The Georgia Art Museum's "Andrée Ruellan's 100th Birthday" Video
Programs can be produced by internal staff with minimal out of pocket expense. Outside services may donate time and materials in trade for credits and identification as sponsors in the finished product. As an example, a collaboration of multiple resources -- curatorial, communications and publications staff members at the Georgia Art Museum, museum docents, a professor in the University of Georgia's Lamar Dodd School of Art, a convention and visitors bureau, a local public relations firm and other organizations -- enabled the production of a well-received 15 minute video  in connection with the exhibition Andrée Ruellan's 100th Birthday, in celebration of the 100th birthday of Andrée Ruellan, an artist whose career spans the 20th century.
During the exhibition, staff members from the communications and publications departments developed the idea of creating a related documentary video. Since the departments had no budget allocated for this project, they conceived of a plan to produce the video with donations of time and materials from museum staff, docents and outside parties.

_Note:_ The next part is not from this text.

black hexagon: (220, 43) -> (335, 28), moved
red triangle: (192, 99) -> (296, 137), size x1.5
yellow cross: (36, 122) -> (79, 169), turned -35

Previously the museum had invested in a video camera that could be used for multiple purposes. Other than the capital expense for the camera, the museum incurred no material direct expenses for production of the video.

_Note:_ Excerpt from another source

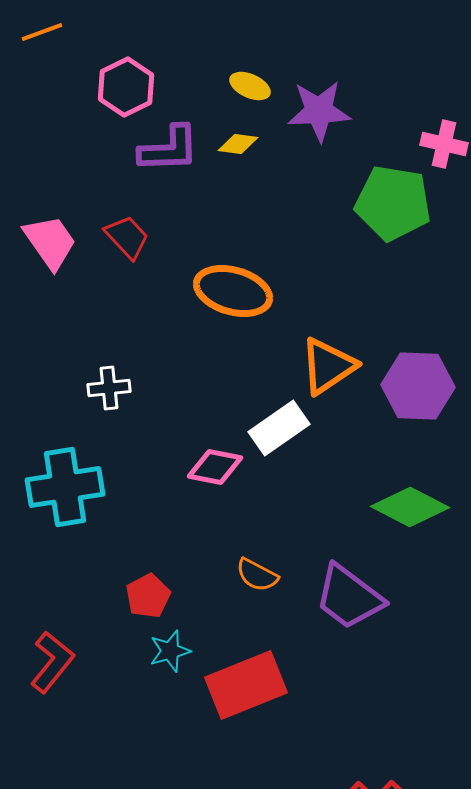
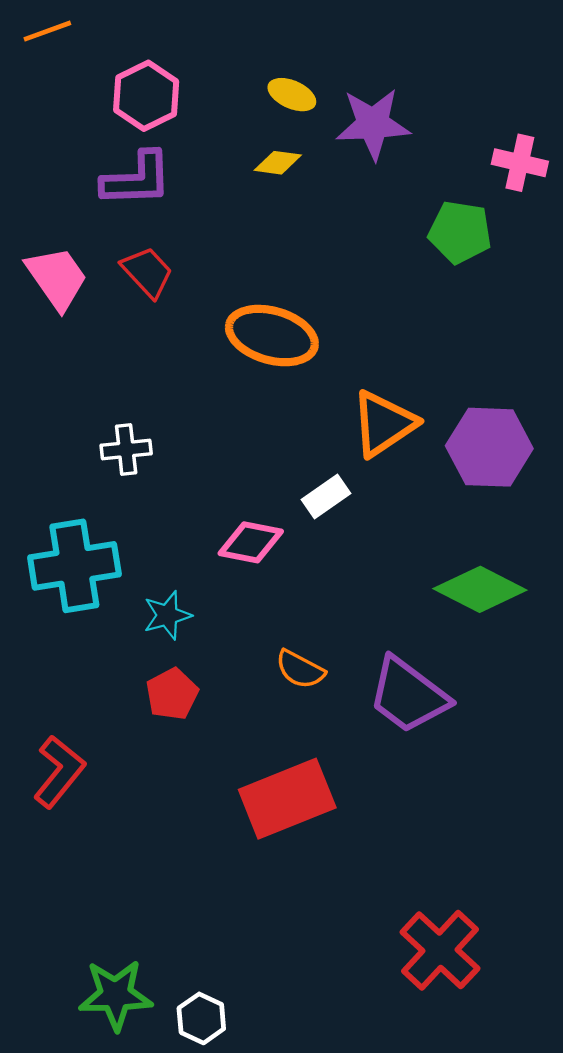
purple L-shape: (169, 149) -> (137, 179), moved
green pentagon: (393, 203) -> (460, 232), size x0.7
white rectangle: (279, 428) -> (326, 497), size x0.7
cyan star: (170, 651) -> (167, 615), moved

The Andrée Ruellan video has three themes: visits to the South, the Works Progress Administration period, and focus on racial discrimination. There are five sections of the narrative including an introduction, Journeys South, Bringing Light to Injustice, To Enrich the Lives of All, and Her Spirit Lives On.
Museum staff coordinating the project included Johnathan McGinty, Media Relations Coordinator, Bonnie Ramsey, Director of Communications, Rebecca Yates, Editor, and Paul Manoguerra, Curator of American Art. Mr. McGinty and Ms. Ramsey developed the script -- including quotes from Marlene Park's essay included in an earlier exhibition catalogue -- and operated the camera; Ms. Yates created the story board for the production, and Dr. Manoguerra narrated the voice-over for still images and gallery footage.
The public relations firm Jackson/Spalding donated the equivalent of two days of editing/post-production services in trade for being named in the video credits -- and being designated the lead sponsor for the production. The Charleston Area Convention and Visitors Bureau provided a free license for inclusion of archival film footage of the Charleston area in trade for being listed in the credits. Still images of artworks were obtained from the museum's image collection. Andrew Ladis, Professor of Art History in the Lamar Dodd School of Art, University of Georgia, was interviewed on camera. Also, footage was included of a training session relating to the exhibit held for docents.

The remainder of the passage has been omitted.